Monitoring brain activity with single-neuron resolution in living animals just became more streamlined. In a report published in Nature Nanotechnology this week (June 8), researchers at Harvard University and China’s National Center for Nanoscience and Technology in Beijing demonstrated that they could inject a flexible metal-polymer electronic mesh into the brains of live mice and use it to monitor neuronal activity.

The study builds upon work done with the electronic mesh in cell culture models. “We were able to demonstrate that we could make this scaffold and culture cells within it, but we didn’t really have an idea how to insert that into pre-existing tissue,” study coauthor Charles Lieber, a chemist and nanoengineer at Harvard said in a statement.

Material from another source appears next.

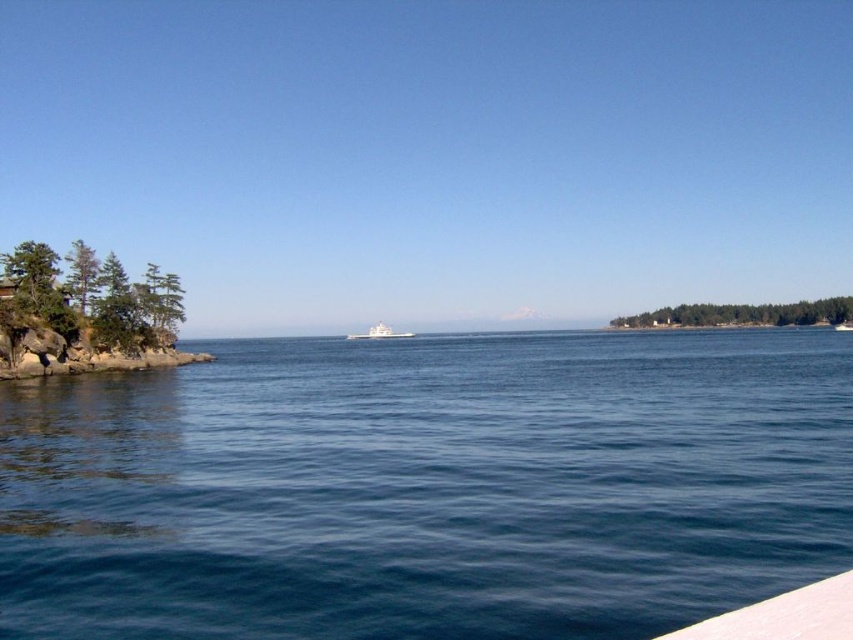 You are standing on the rocky shoreline on the left side of the image. You want to reach the blue water at center marked by point (427, 486). Which direction should you walk to get there?

You should walk towards the center of the image to reach the blue water at center marked by point (427, 486).

Consider the image. You are standing at point (84, 314) in the coastal scene. What do you see around you?

You see green textured rocks at left around you. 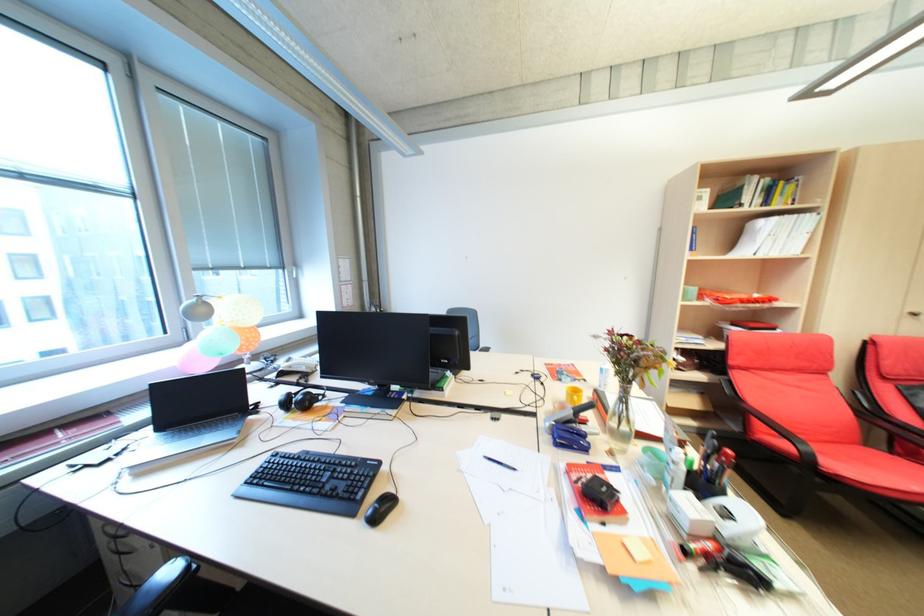 Where is `cabinet door handle`? This screenshot has height=616, width=924. cabinet door handle is located at coordinates (914, 313). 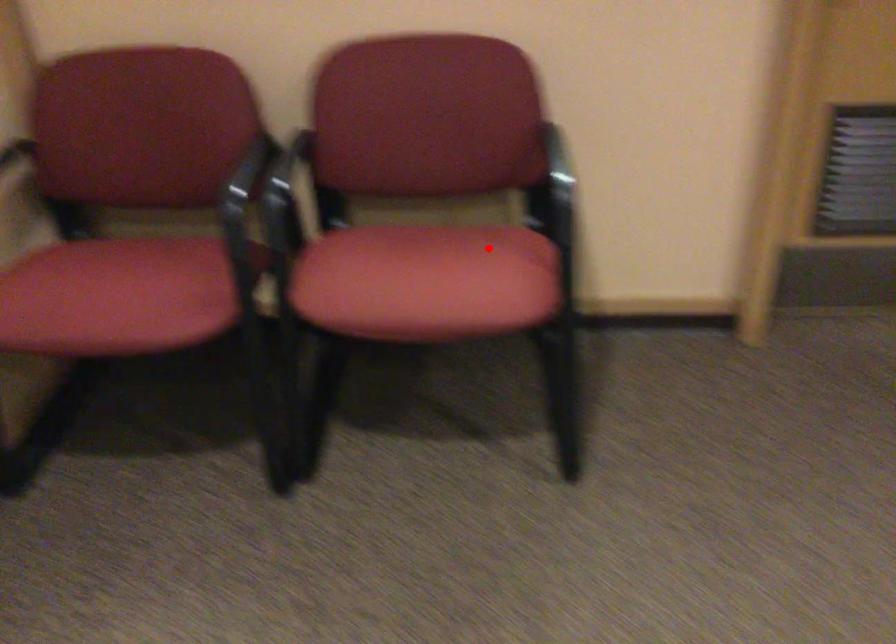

By tightly rolling up the electronic mesh, the researchers managed to fit it into a 100 micrometer-wide needle. The mesh then unfurled once delivered into...

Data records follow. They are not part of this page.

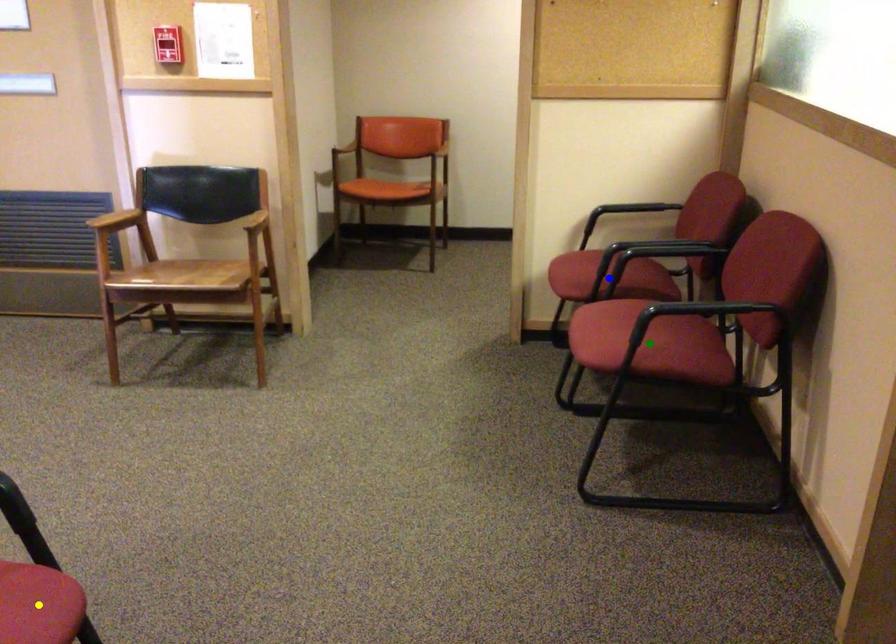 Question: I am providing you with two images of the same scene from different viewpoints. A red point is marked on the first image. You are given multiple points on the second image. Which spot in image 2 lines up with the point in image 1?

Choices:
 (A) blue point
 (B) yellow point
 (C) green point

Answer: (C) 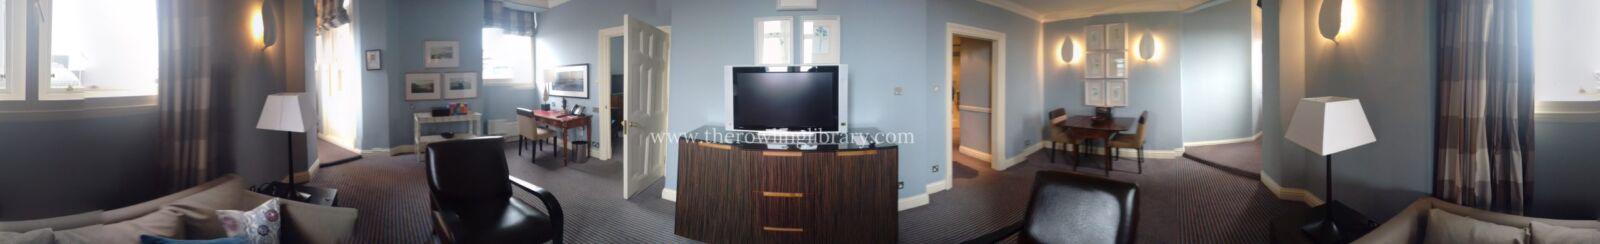 At what (x,y) coordinates should I click in order to perform the action: click on doorways. Please return your answer as a coordinate pair (x, y). This screenshot has height=244, width=1600. Looking at the image, I should click on (973, 110), (621, 82).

The team injected these nets into the hippocampi or lateral ventricle regions of mouse brains, where they found that the devices made contacts with individual neurons. By connecting it to electrodes, the team used the mesh to monitor and stimulate individual neurons and map brain activity.

The researchers also monitored immune cell activity and found no evidence of an immune reaction to the mesh over a five week period.

“I think it’s great, a very creative new approach to the problem of recording from large number of neurons in the brain,” Rafael Yuste, director of the Neuro­technology Center at Columbia University, who was not involved in the work, told Nature.